Donald Trump s’est "fait avoir" à plusieurs reprises par le Premier ministre israélien Benjamin Netanyahu. C’est ce qu’a soutenu Rex Tillerson lors d’un débat mardi 17 septembre à Harvard, rapporté dans le journal de l’université. Le secrétaire d’Etat  de février 2017 à mars 2018 est revenu sur son expérience et a réglé des comptes. 

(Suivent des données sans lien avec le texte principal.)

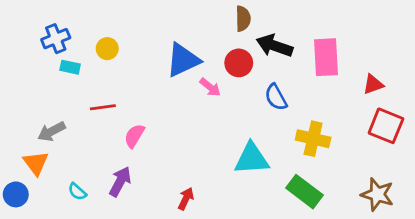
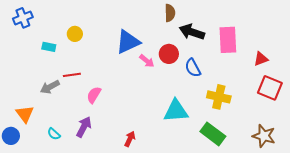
blue cross: (56, 39) -> (23, 18), moved
red circle: (239, 63) -> (169, 54), moved
gray arrow: (51, 132) -> (50, 87), moved

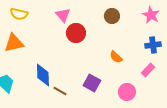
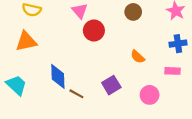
pink rectangle: (148, 70) -> (172, 71), turned 48
purple square: (92, 83) -> (111, 85), turned 30

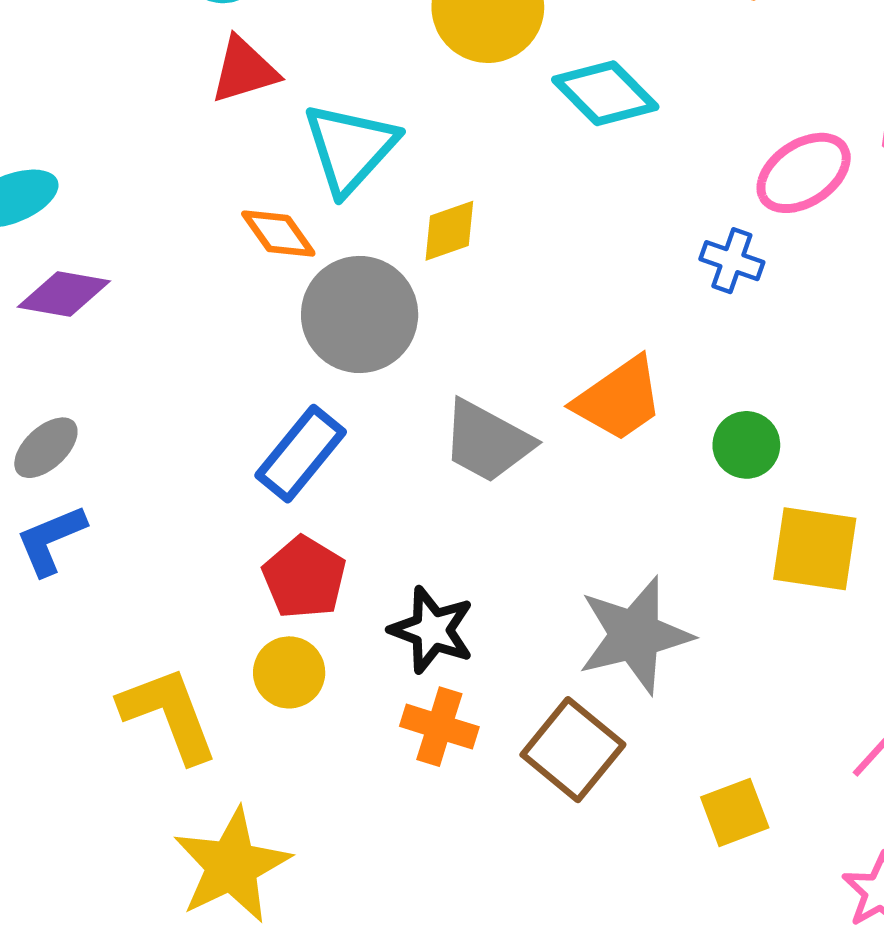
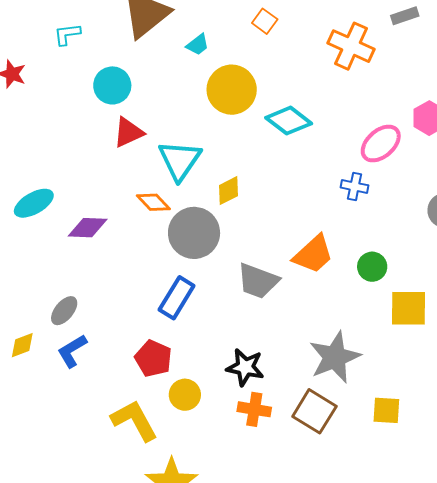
purple diamond: (64, 294) -> (88, 228), moved
red pentagon: (304, 577) -> (153, 358), moved
yellow square: (735, 812) -> (386, 410), moved, turned 32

"Indiscipliné, il n’aime pas lire" a décrit l’ex-chef de la diplomatie américaine au sujet du président, qui a selon lui une certaine propension à vouloir "enfreindre la loi" pour mener à bien sa politique. Souvent en désaccord avec Donald Trump quand il était en fonction, Rex Tillerson a dressé un portrait peu élogieux du président. 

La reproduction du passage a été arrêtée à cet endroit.